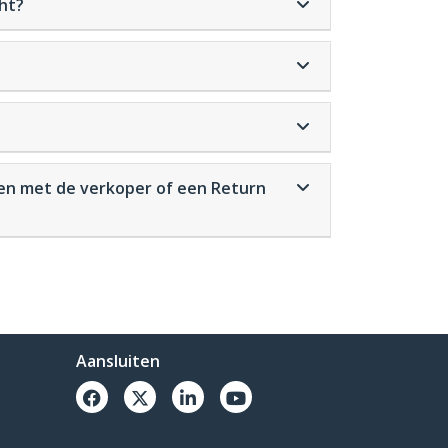
cht?
emen met de verkoper of een Return
Aansluiten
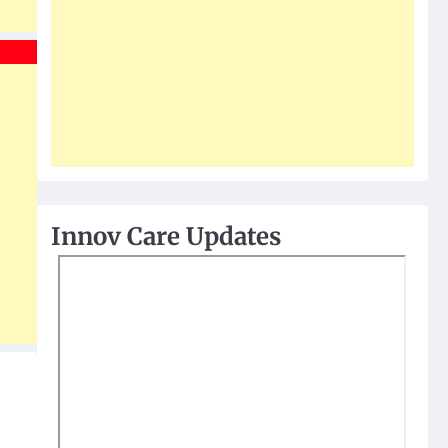
Innov Care Updates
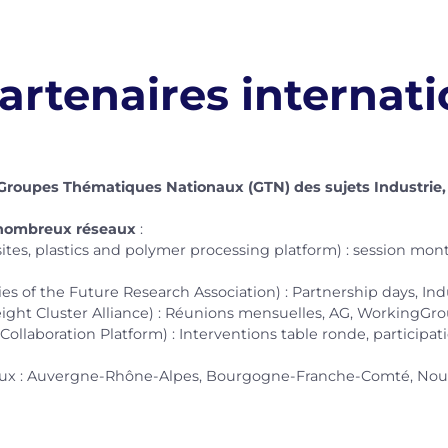
artenaires internat
 Groupes Thématiques Nationaux (GTN) des sujets Industrie,
e nombreux réseaux
:
s, plastics and polymer processing platform) : session mont
s of the Future Research Association) : Partnership days, I
ght Cluster Alliance) : Réunions mensuelles, AG, WorkingGr
ollaboration Platform) : Interventions table ronde, participa
x : Auvergne-Rhône-Alpes, Bourgogne-Franche-Comté, Nouvel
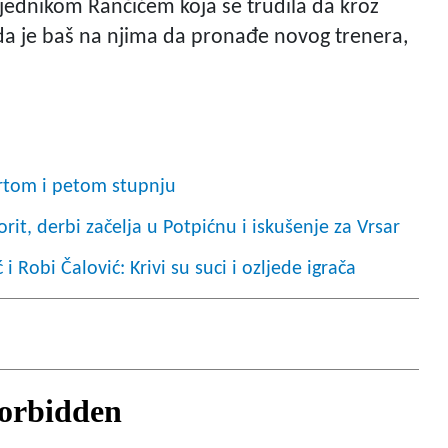
sjednikom Rančićem koja se trudila da kroz
ada je baš na njima da pronađe novog trenera,
tvrtom i petom stupnju
vorit, derbi začelja u Potpićnu i iskušenje za Vrsar
i Robi Čalović: Krivi su suci i ozljede igrača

★ ★ ★ ★ ★ ★ ★

DIRECTIONS: Without including any picture, retype the entries exactly.

TASK RESPONSE:
cht?
emen met de verkoper of een Return
Aansluiten
Innov Care Updates
artenaires internat
 Groupes Thématiques Nationaux (GTN) des sujets Industrie,
e nombreux réseaux
:
s, plastics and polymer processing platform) : session mont
s of the Future Research Association) : Partnership days, I
ght Cluster Alliance) : Réunions mensuelles, AG, WorkingGr
ollaboration Platform) : Interventions table ronde, participa
x : Auvergne-Rhône-Alpes, Bourgogne-Franche-Comté, Nouvel
sjednikom Rančićem koja se trudila da kroz
ada je baš na njima da pronađe novog trenera,
tvrtom i petom stupnju
vorit, derbi začelja u Potpićnu i iskušenje za Vrsar
i Robi Čalović: Krivi su suci i ozljede igrača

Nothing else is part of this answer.